From the perspective of relationship research and decades of practical experience, this question can be answered quickly and clearly:
Yes! It is (almost always) worth giving your relationship another real chance and truly fighting for the life you have shared so far, the time you have spent together, the love that has grown – for everything you have experienced together.
Breakups are among the most traumatic events in life. They can leave wounds that take years to heal. Couples often overestimate the relief they hope to gain from a separation (less arguing; no one to blame them; no endless discussions about problems; being able to stay at work as late as they want; no one who thinks they know best how things should be done; a life precisely tailored to their own needs; no constant compromises , etc.) and therefore underestimate the extent of suffering, pain, and loss that accompanies a breakup.
Furthermore, relationship problems often have nothing to do with two people no longer being "compatible." Often, destructive behavior patterns and false beliefs about how relationships work are the root cause of conflicts and lead to a couple's crisis. If these disruptive factors are identified and addressed, struggling relationships can recover surprisingly quickly. Therefore, the following motto should always apply:
"It's better to experience something new with your old partner than to experience the same old things with a new partner ."
Of course, not all relationship situations can be generalized. Therefore, we would like to address the most common reasons why couples one day find themselves confronted with these consequential questions:
"Is our relationship still salvageable or is a breakup inevitable?"
Does it make sense to continue our lives together as a couple – or should we try to be happier in separate new relationships?
Saving a relationship when feelings are gone?

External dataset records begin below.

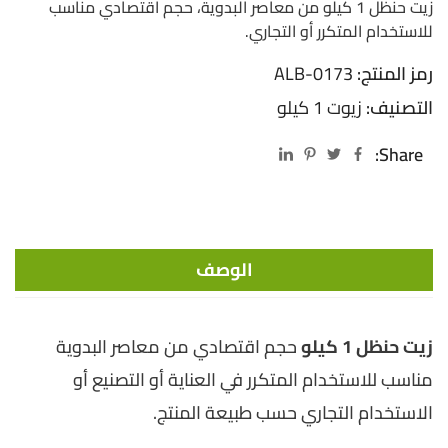
زيت حنظل 1 كيلو من معاصر البدوية، حجم اقتصادي مناسب
للاستخدام المتكرر أو التجاري.
رمز المنتج:
ALB-0173
التصنيف:
زيوت 1 كيلو
Share:
الوصف
زيت حنظل 1 كيلو
حجم اقتصادي من معاصر البدوية
مناسب للاستخدام المتكرر في العناية أو التصنيع أو
الاستخدام التجاري حسب طبيعة المنتج.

Many partners find at some point during a long relationship that love, passion, and a sense of "we" have largely disappeared. It usually sounds something like this:
"We almost only live side by side now."
"Sex has been dormant for a while now."
"We hardly ever talk to each other about important things anymore."
"Common interests? We haven't cultivated those at all anymore."
"No one really responds to the needs of others anymore."
"We hardly spend any happy time together anymore."
"Most of the time we talk past each other."
"Tenderness? There's not much of that left."
It may sound surprising, but: You have a good chance!
Rekindling a dormant love and reconnecting with happy times is far easier than overcoming a profound relationship crisis with serious hurt. Most of the time, the love isn't completely gone, but has merely faded into the background.
Perhaps you're thinking now: "If it's supposedly so 'easy' to repair loveless relationships, why haven't we managed to do it ourselves long ago? What's the reason? Is it me? He/she? Both of us? Is it because humans are inherently inflexible?"
Habit, everyday stress, chronic work pressure, lack of relationship knowledge, or too little time together – there are many reasons why couples might one day no longer feel their former passion and love. Sometimes it's one item, sometimes another on the long to-do list that's the reason why the 'relationship' is once again neglected:
Spending quality time together ? Cooking together ? Enjoying a leisurely meal together? Sharing all about the day's events? Discussing intimate thoughts and desires? Opening up to each other? Cuddling again ? Walking hand in hand ? Going out ?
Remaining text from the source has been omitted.